Christmas was always a special time in Billy and Ruth Graham’s home. Mrs. Graham would decorate their cabin home with garlands and Christmas trimmings, and the fireplace mantel was always covered in the family Christmas stockings. As her children grew and then had children of their own, being the frugal, resourceful person she was, Ruth Graham would mark through the previous name on the stocking and write a new name on the leg of the stocking so it could continue to be used in the next generation.
Of course, while the Graham family did enjoy some of the many traditional elements of Christmas like stockings and decorations, the focus was always on Jesus Christ and the miracle of what Christmas really is.
Ruth Graham wrote about this in Decision Magazine in 1965:
“It is just before Christmas, but perhaps you don’t care anymore. Something has happened, and now you find no joy or meaning to your life. Perhaps the most you look for is some temporary form of escape.

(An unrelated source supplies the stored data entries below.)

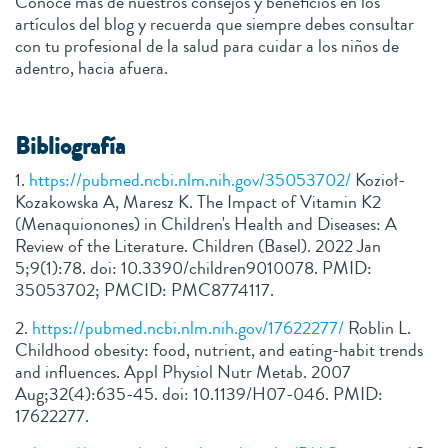
Conoce más de nuestros consejos y beneficios en los
artículos del blog y recuerda que siempre debes consultar
con tu profesional de la salud para cuidar a los niños de
adentro, hacia afuera.
Bibliografía
1.
https://pubmed.ncbi.nlm.nih.gov/35053702/
Kozioł-
Kozakowska A, Maresz K. The Impact of Vitamin K2
(Menaquionones) in Children's Health and Diseases: A
Review of the Literature. Children (Basel). 2022 Jan
5;9(1):78. doi: 10.3390/children9010078. PMID:
35053702; PMCID: PMC8774117.
2.
https://pubmed.ncbi.nlm.nih.gov/17622277/
Roblin L.
Childhood obesity: food, nutrient, and eating-habit trends
and influences. Appl Physiol Nutr Metab. 2007
Aug;32(4):635-45. doi: 10.1139/H07-046. PMID:
17622277.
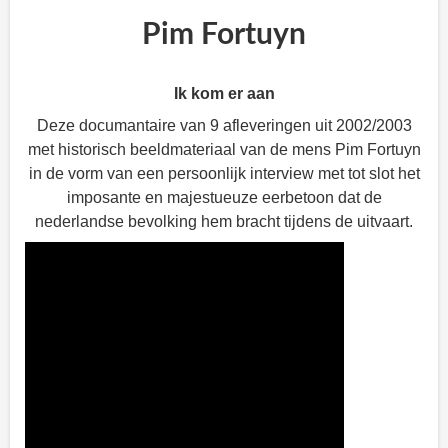
Pim Fortuyn
Ik kom er aan
Deze documantaire van 9 afleveringen uit 2002/2003
met historisch beeldmateriaal van de mens Pim Fortuyn
in de vorm van een persoonlijk interview met tot slot het
imposante en majestueuze eerbetoon dat de
nederlandse bevolking hem bracht tijdens de uitvaart.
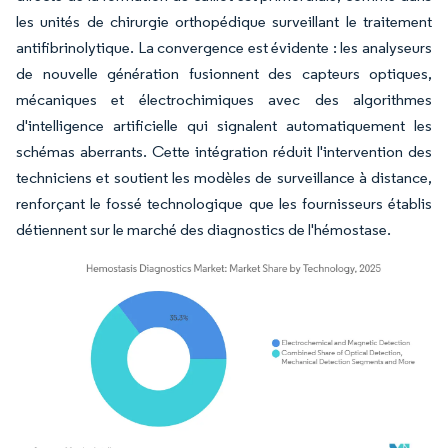
les unités de chirurgie orthopédique surveillant le traitement
antifibrinolytique. La convergence est évidente : les analyseurs
de nouvelle génération fusionnent des capteurs optiques,
mécaniques et électrochimiques avec des algorithmes
d'intelligence artificielle qui signalent automatiquement les
schémas aberrants. Cette intégration réduit l'intervention des
techniciens et soutient les modèles de surveillance à distance,
renforçant le fossé technologique que les fournisseurs établis
détiennent sur le marché des diagnostics de l'hémostase.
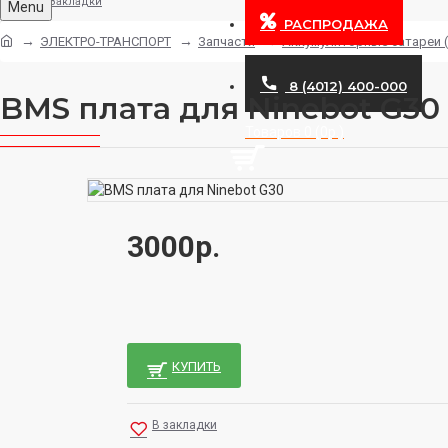
Закладки
Menu
РАСПРОДАЖА
ЭЛЕКТРО-ТРАНСПОРТ
Запчасти
Аккумуляторные батареи 
8 (4012) 400-000
BMS плата для Ninebot G30
Товаров 0 (0р.)
3000р.
КУПИТЬ
В закладки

Maybe you can’t give anything. There’s nothing left to give—or there’s no one left to give to.
Listen.
What’s Christmas all about anyway? Wasn’t there a death, an emptiness, a need? Wasn’t there a Love somewhere—infinite, eternal, unchangeable—a Love that gave His only Son? That’s what Christmas is all about: God coming to Earth in the Person of the Christ Child, to do for you and for me what we cannot possibly do for ourselves.
Jesus lived among us and had the same kinds of problems that we do. You haven’t a problem—and I haven’t a problem—that He doesn’t understand from close personal experience. He spent His entire life meeting human needs. He died on the cross to deal once and for all with our greatest need—redemption from sin. This Christmas, God is asking you to come to Him. Bring your failures, your sins, your problems, your fears. Bring yourself.
This is Christmas: Redemption’s glorious exchange of gifts!”